Some time between midnight and two in the morning, I woke up with a perfectly brilliant idea for a post. I lay awake for a moment, working out the details and crafting the structure. As I stumbled to the bathroom and back to bed, I actually laughed out loud a little bit with delight at the sheer cleverness of it. I pulled the comforter up tight against my chin, making little mnemonic links in my head so I would be able to retrieve at least the kernel of the idea from the foggy recesses of my brain.

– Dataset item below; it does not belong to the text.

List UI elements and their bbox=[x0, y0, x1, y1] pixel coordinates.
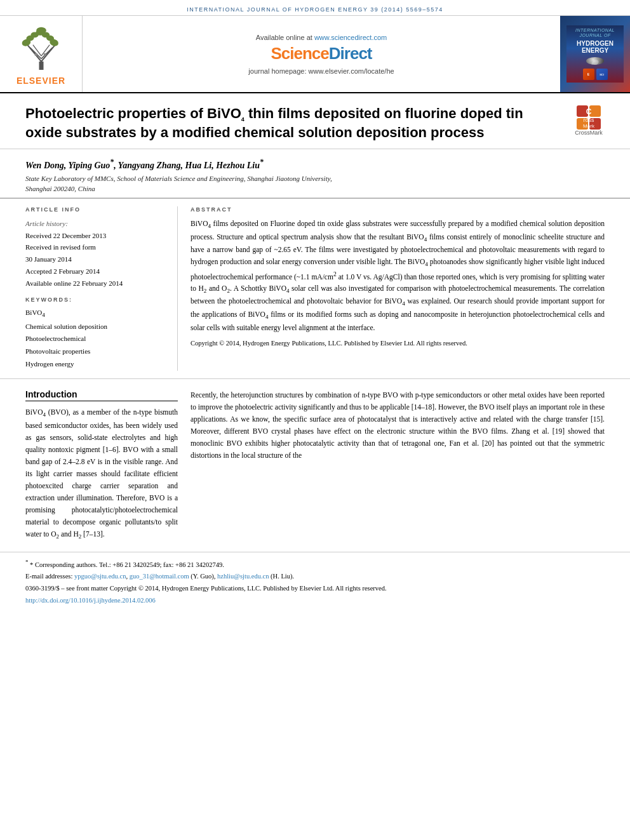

So strong was the resonance of that flash of insight that the first thought that traversed the blank expanse of my brain upon waking was one of curiousity. I had an idea, said my sleep-addled brain, a really good idea. Now, where did I put it? And though I spent quite a few minutes sorting through dusty piles of clutter and looking in long-forgotten corners and cupboards in the dark warrens of my brain, it was no use.

There was even one breathtaking moment of near-revelation, when I sensed the impression of the idea standing nearby, waiting for me to quiet my noisy brain long enough to recognize it or follow the breadcrumbs of nearby concepts so the idea could reveal itself to me in all its inspired glory. But no. It’s gone.

Damn. I’m sure it would have been a much better post than this one, too. Any idea what it might have been about?

Author: DaniGirl

Canadian. storyteller, photographer, mom to 3. Professional dilettante.

9 thoughts on “The lost post”

  1. It is so true… when you’re pregnant you can’t remember anything! At least, that is the case with me, this time around, and with my first pregnancy. I barely remember where I park the car some days!

  2. Exactly how they get the smooth, creamy caramel inside the chocolatey pockets of a Caramilk bar???
    Or the definitive post on why Fryman is simply the coolest guy you have ever met….

  3. I’ve done the exact same thing. So frustrating! And I couldn’t even blame it on pregnancy brain, at least you got that going for you.